Some of the family eventually moved north to Tonasket, Washington, where Doner was born on the same couch as his brother. They grew up without phones or plumbing, riding horses to school and spending much of the year working outdoors.
"I would spend hours just looking at animals, and the ways things move in this landscape," he says. "I also became infatuated with how things work. As a kid I would take radios and other gadgets apart, just to see how they worked."
Doner's artistic talents led a friend's mother to suggest he apply for a Bill & Melinda Gates Millennium Scholarship. At the last minute, he sent off a portfolio of colored pencil drawings and watercolors. A few months later he was awarded a four-year scholarship. He was accepted to Cornish College of the Arts in Seattle, and soon found himself surrounded by the dynamic urban life of the city's Capitol Hill neighborhood.
"It was so different to where I had grown up, so loud and chaotic," he says. "But it was also so exciting and inspiring to be there."
Wanting his work to stand out but without much money, Doner decided to work with what he had.
"I found an old box of hobby motors in an alleyway and found a bunch of cheap tie wire at the hardware store and I figured I could try to build some cool-looking pieces with that," he says.
After some promising early results, a few crude, toylike sculptures made an impression at Cornish gallery shows and at an exhibition at the Fred Hutchinson Cancer Research Center campus. By the time Doner graduated in 2008 he felt ready to take his kinetic sculpture to a new level.
He and his girlfriend, photographer Mary Parilla, split for the Okanogan to give their art the time it required. They built a hexagonal hut on his father's land and converted the garage into a studio. Doner leaned into the work, establishing a set of simple rules to guide his sculpting.
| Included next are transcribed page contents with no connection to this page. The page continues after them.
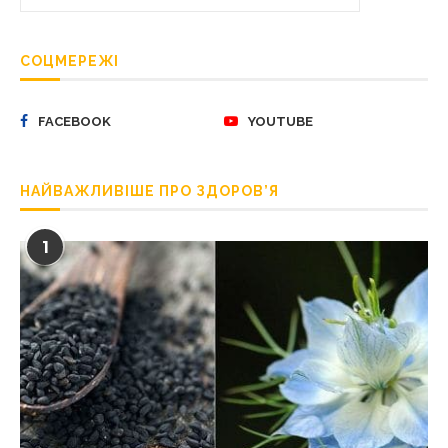
СОЦМЕРЕЖІ
FACEBOOK
YOUTUBE
НАЙВАЖЛИВІШЕ ПРО ЗДОРОВ’Я
1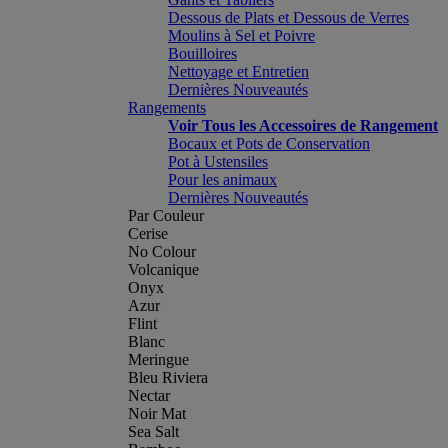
Dessous de Plats et Dessous de Verres
Moulins à Sel et Poivre
Bouilloires
Nettoyage et Entretien
Dernières Nouveautés
Rangements
Voir Tous les Accessoires de Rangement
Bocaux et Pots de Conservation
Pot à Ustensiles
Pour les animaux
Dernières Nouveautés
Par Couleur
Cerise
No Colour
Volcanique
Onyx
Azur
Flint
Blanc
Meringue
Bleu Riviera
Nectar
Noir Mat
Sea Salt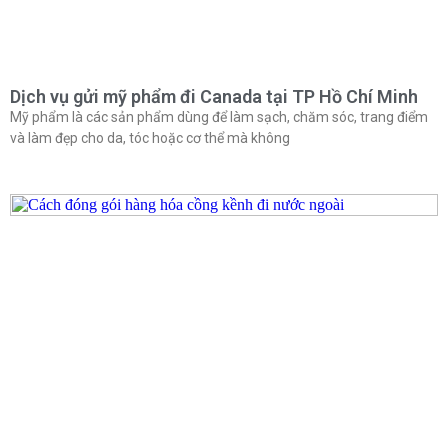
Dịch vụ gửi mỹ phẩm đi Canada tại TP Hồ Chí Minh
Mỹ phẩm là các sản phẩm dùng để làm sạch, chăm sóc, trang điểm
và làm đẹp cho da, tóc hoặc cơ thể mà không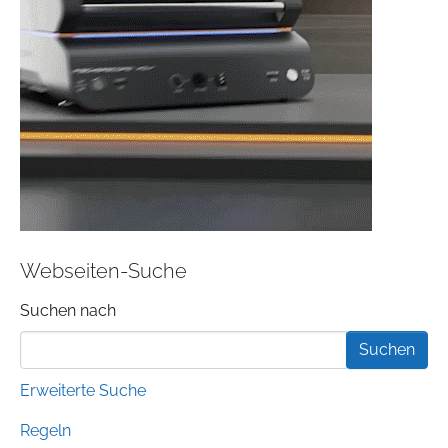
Webseiten-Suche
Suchformular
Suchen nach
Erweiterte Suche
Regeln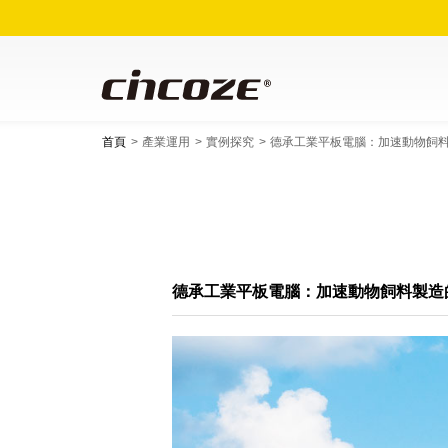
首頁
產業運用
實例探究
德承工業平板電腦：加速動物飼
德承工業平板電腦：加速動物飼料製造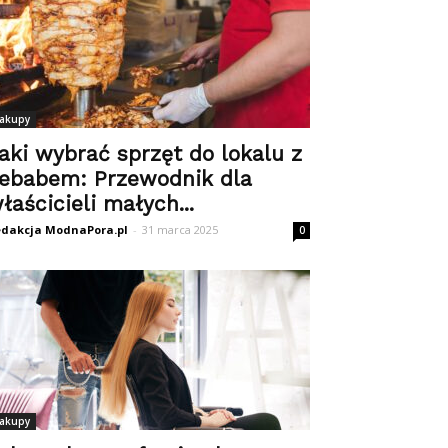
akupy
aki wybrać sprzęt do lokalu z
ebabem: Przewodnik dla
łaścicieli małych...
dakcja ModnaPora.pl
-
31 marca 2025
0
akupy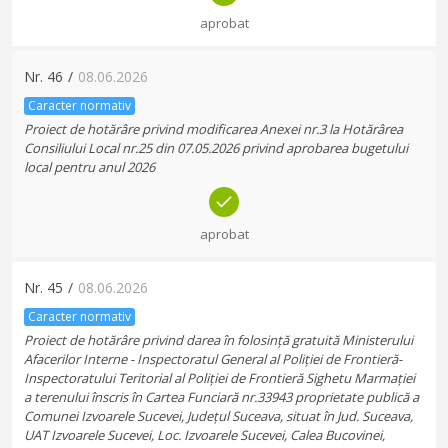
aprobat
Nr.
46
/
08.06.2026
Caracter normativ
Proiect de hotărâre privind modificarea Anexei nr.3 la Hotărârea
Consiliului Local nr.25 din 07.05.2026 privind aprobarea bugetului
local pentru anul 2026
aprobat
Nr.
45
/
08.06.2026
Caracter normativ
Proiect de hotărâre privind darea în folosință gratuită Ministerului
Afacerilor Interne - Inspectoratul General al Poliției de Frontieră-
Inspectoratului Teritorial al Poliției de Frontieră Sighetu Marmației
a terenului înscris în Cartea Funciară nr.33943 proprietate publică a
Comunei Izvoarele Sucevei, Județul Suceava, situat în Jud. Suceava,
UAT Izvoarele Sucevei, Loc. Izvoarele Sucevei, Calea Bucovinei,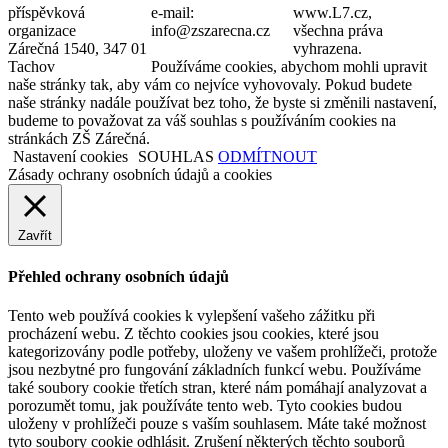
příspěvková
e-mail:
www.L7.cz,
organizace
info@zszarecna.cz
všechna práva
Zárečná 1540, 347 01
vyhrazena.
Tachov
Používáme cookies, abychom mohli upravit
naše stránky tak, aby vám co nejvíce vyhovovaly. Pokud budete
naše stránky nadále používat bez toho, že byste si změnili nastavení,
budeme to považovat za váš souhlas s používáním cookies na
stránkách ZŠ Zárečná.
Nastavení cookies
SOUHLAS
ODMÍTNOUT
Zásady ochrany osobních údajů a cookies
Zavřít
Přehled ochrany osobních údajů
Tento web používá cookies k vylepšení vašeho zážitku při
procházení webu. Z těchto cookies jsou cookies, které jsou
kategorizovány podle potřeby, uloženy ve vašem prohlížeči, protože
jsou nezbytné pro fungování základních funkcí webu. Používáme
také soubory cookie třetích stran, které nám pomáhají analyzovat a
porozumět tomu, jak používáte tento web. Tyto cookies budou
uloženy v prohlížeči pouze s vaším souhlasem. Máte také možnost
tyto soubory cookie odhlásit. Zrušení některých těchto souborů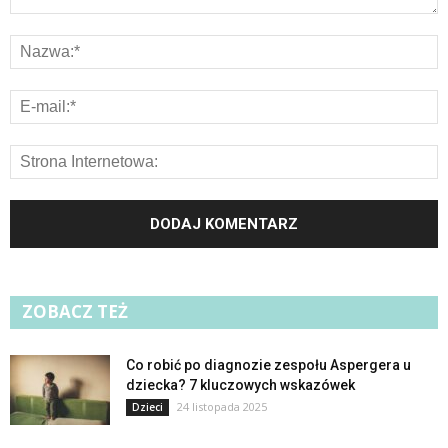
ZOBACZ TEŻ
Co robić po diagnozie zespołu Aspergera u
dziecka? 7 kluczowych wskazówek
24 listopada 2025
Dzieci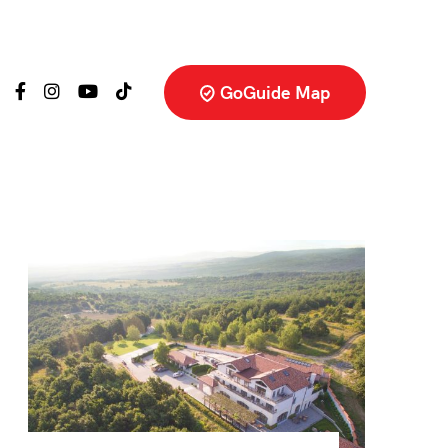
GoGuide Map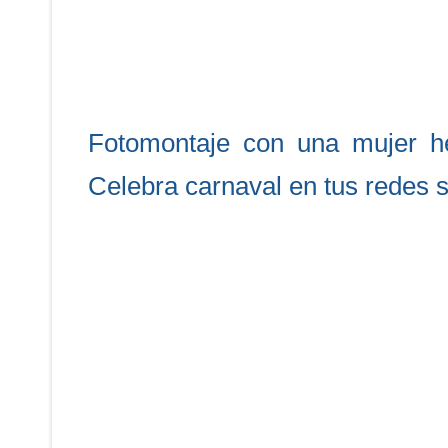
Fotomontaje con una mujer hec
Celebra carnaval en tus redes s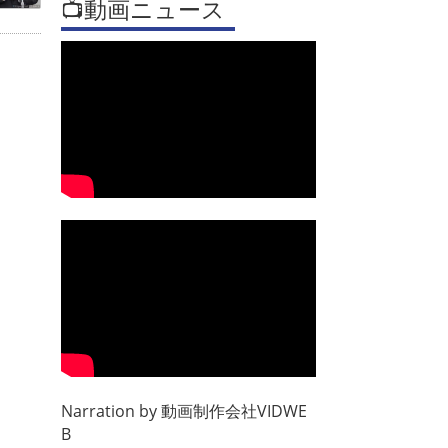
📺動画ニュース
Narration by
動画制作会社VIDWE
B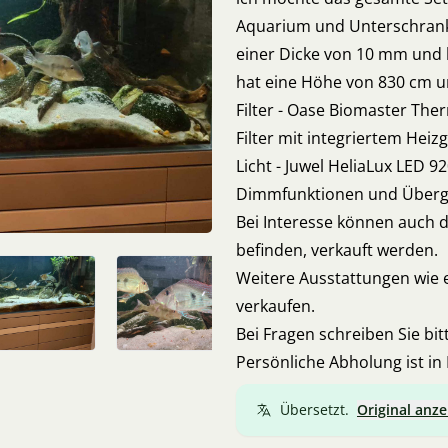
Aquarium und Unterschrank
einer Dicke von 10 mm und
hat eine Höhe von 830 cm und
Filter - Oase Biomaster The
Filter mit integriertem Heiz
Licht - Juwel HeliaLux LED 9
Dimmfunktionen und Übergä
Bei Interesse können auch d
befinden, verkauft werden.
Weitere Ausstattungen wie e
verkaufen.
Bei Fragen schreiben Sie bit
Persönliche Abholung ist in
Übersetzt.
Original anze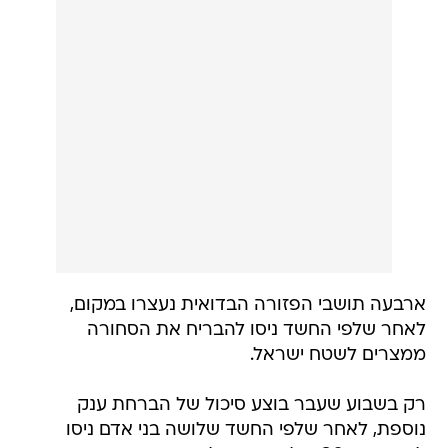
ארבעה תושבי הפזורה הבדואית נעצרו במקום,
לאחר שלפי החשד ניסו להבריח את הסחורה
ממצרים לשטח ישראל.
רק בשבוע שעבר בוצע סיכול של הברחת ענק
נוספת, לאחר שלפי החשד שלושה בני אדם ניסו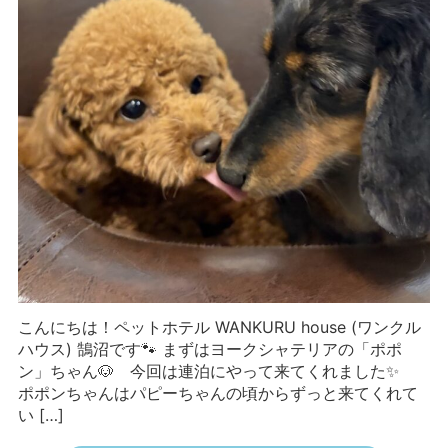
こんにちは！ペットホテル WANKURU house (ワンクル
ハウス) 鵠沼です🐾 まずはヨークシャテリアの「ポポ
ン」ちゃん🐶 今回は連泊にやって来てくれました✨
ポポンちゃんはパピーちゃんの頃からずっと来てくれて
い […]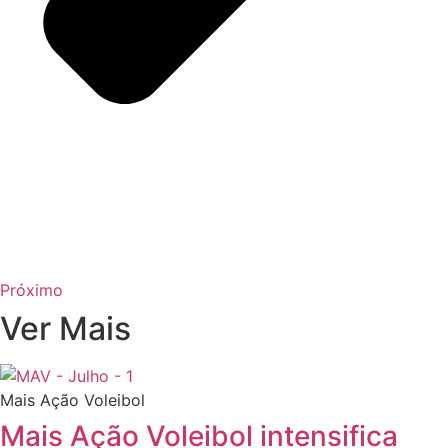
Próximo
Ver Mais
Mais Ação Voleibol
Mais Ação Voleibol intensifica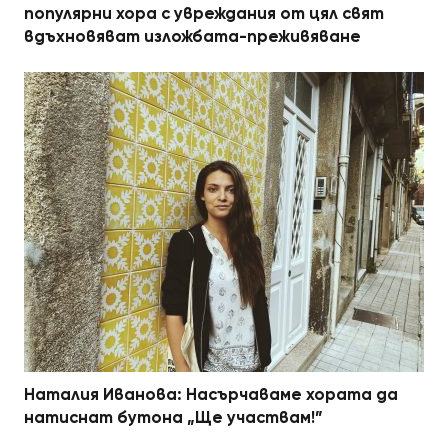
популярни хора с увреждания от цял свят
вдъхновяват изложбата-преживяване
Наталия Иванова: Насърчаваме хората да
натиснат бутона „Ще участвам!”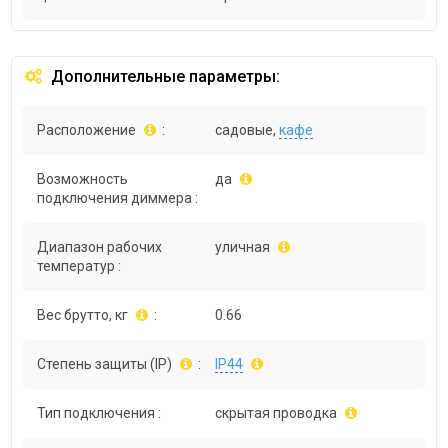
Дополнительные параметры:
Расположение
:
садовые,
кафе
Возможность
да
подключения диммера :
Диапазон рабочих
уличная
температур :
Вес брутто, кг
:
0.66
Степень защиты (IP)
:
IP44
Тип подключения :
скрытая проводка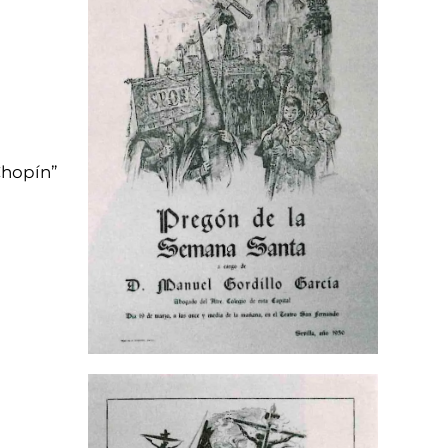
Chopín”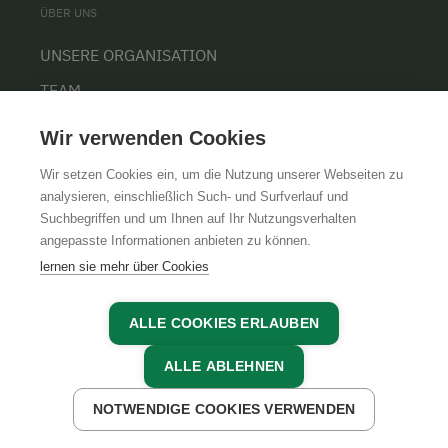
ÜBER UNS
UNSERE ORGANISATION
TEAM
KARRIERE
Wir verwenden Cookies
Wir setzen Cookies ein, um die Nutzung unserer Webseiten zu
analysieren, einschließlich Such- und Surfverlauf und
Suchbegriffen und um Ihnen auf Ihr Nutzungsverhalten
AGB
IMPRESSUM
DATENSCHUTZ
angepasste Informationen anbieten zu können.
lernen sie mehr über Cookies
ALLE COOKIES ERLAUBEN
ALLE ABLEHNEN
NOTWENDIGE COOKIES VERWENDEN
JETZT ANFRAGEN
JETZT BUCHEN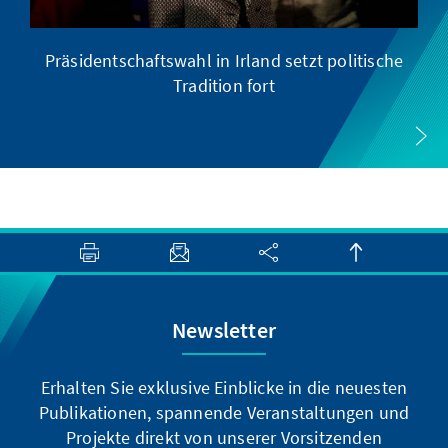
Präsidentschaftswahl in Irland setzt politische
Tradition fort
Newsletter
Erhalten Sie exklusive Einblicke in die neuesten
Publikationen, spannende Veranstaltungen und
Projekte direkt von unserer Vorsitzenden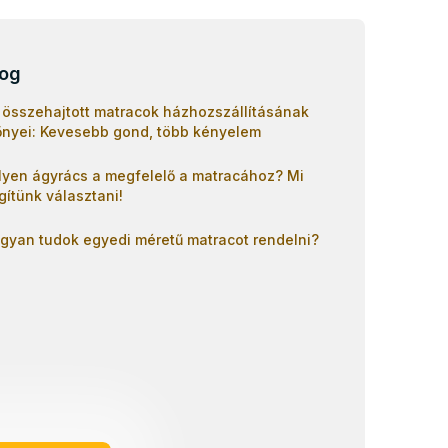
log
 összehajtott matracok házhozszállításának
őnyei: Kevesebb gond, több kényelem
lyen ágyrács a megfelelő a matracához? Mi
gítünk választani!
gyan tudok egyedi méretű matracot rendelni?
"They have to be handmade and hand-welded from raw materials — tie wire, ball chain — and they can only have a single gear motor. That motor spins in one direction only," he says.
"It's liberating in a way because it gives me a framework to work within […] but it also means I spend a lot of time at the beginning, thinking and working out how to produce the movement I want and to make it look natural while also being functional. A lot of times they'll have some tragic flaw that makes them crash to the floor after hundreds of hours of work. But that just gives me more of a challenge."
Through this trial and error, Doner produces elaborate sculptures inspired by the natural world and the machines of the agricultural heartland.
"Leviathan," a sculpture of a huge prehistoric sea monster that swam over these prairies when they were seafloor, took more than five years to complete. The octopus has taken almost two years to design and weld. His magnum opus, "Flower," a 7-foot-tall sunflower that opens and closes under the power of a single motor, required nearly 10 years of engineering, experimentation and intricate handwork.
On one side of the studio, he and Parilla built a 9-foot backdrop surrounded by lights. One day, they carefully shuffle each sculpture in front of the screen and set up Parilla's camera across the room.
The sculptures loom overhead, lifeless like the abandoned combines and hay balers scattered in fallow fields in the surrounding countryside. With the flip of a switch, each sculpture clicks and clatters to life, building to an irresistible metallic din that fills the room with a low symphony.
Doner stands motionless, awed by the thousands of small levers, gears and simple machines woven together to create uncannily realistic movement. As Parilla takes photos and video of each sculpture, Doner walks to the octopus and waves his arms, proudly mimicking the movement he worked so long to recreate.
"When I first turn each one on, it's so exciting," Doner says. "I love just hanging out with it, almost like another being."
When the work is done, he flips the switch again. The work lights blaze and the sculptures creak and clang, winding down to their inanimate state.
"Almost done," Doner says as he wheels the octopus back to his shop and once again begins bending and welding, eyes aglow with excited energy.